Available records Block Start

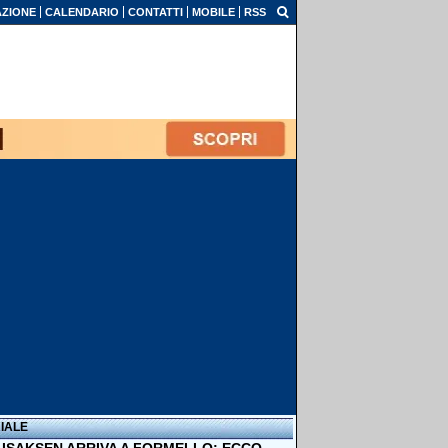
ZIONE
CALENDARIO
CONTATTI
MOBILE
RSS
IALE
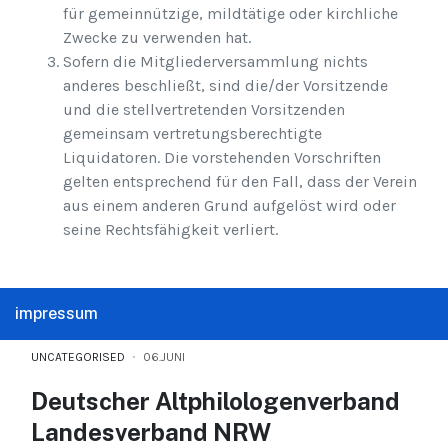
für gemeinnützige, mildtätige oder kirchliche
Zwecke zu verwenden hat.
Sofern die Mitgliederversammlung nichts
anderes beschließt, sind die/der Vorsitzende
und die stellvertretenden Vorsitzenden
gemeinsam vertretungsberechtigte
Liquidatoren. Die vorstehenden Vorschriften
gelten entsprechend für den Fall, dass der Verein
aus einem anderen Grund aufgelöst wird oder
seine Rechtsfähigkeit verliert.
impressum
UNCATEGORISED
06.JUNI
Deutscher Altphilologenverband
Landesverband NRW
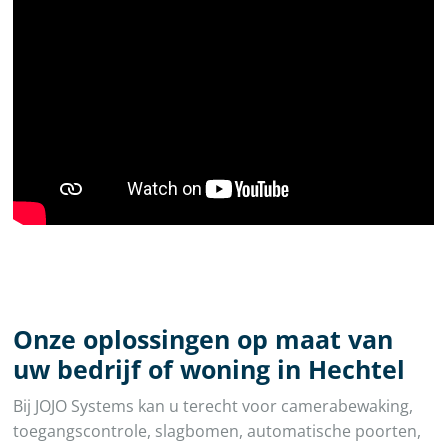
Onze oplossingen op maat van
uw bedrijf of woning in Hechtel
Bij JOJO Systems kan u terecht voor camerabewaking,
toegangscontrole, slagbomen, automatische poorten,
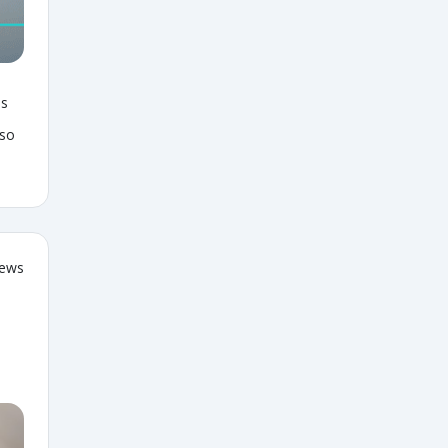
as
sso
iews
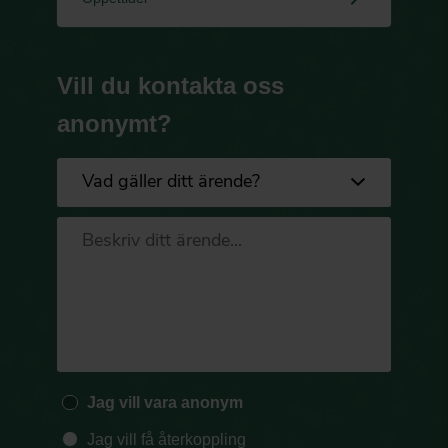
Vill du kontakta oss
anonymt?
Jag vill vara anonym
Jag vill få återkoppling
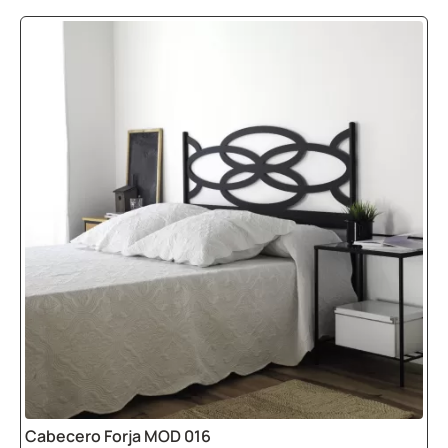
Cabecero Forja MOD 016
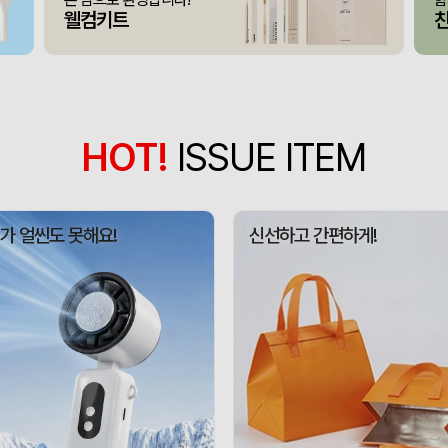
375349
채OO
110
웰컴키트
[26년 설]CJ 스마트초이
375348
전OO
71
접이식 장바구니 포켓가방 
375347
김OO
300
[주문제작] 에코백 맞춤
375346
담OO
200
HOT!
ISSUE ITEM
375345
노OO
1200
375344
노OO
1200
가 얼씬도 못해요!
신선하고 간편하게!
입체형떡메모_(도자기레
375371
이OO
1
375367
이OO
100
375366
정OO
200
375364
울OO
120
상품제안(웰컴키트제작)
375363
이OO
30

Available records Block End

**Work task**
Looking at the records above, which lines contain "oder"? Copy those lines.

**Response to the task**
für gemeinnützige, mildtätige oder kirchliche
aus einem anderen Grund aufgelöst wird oder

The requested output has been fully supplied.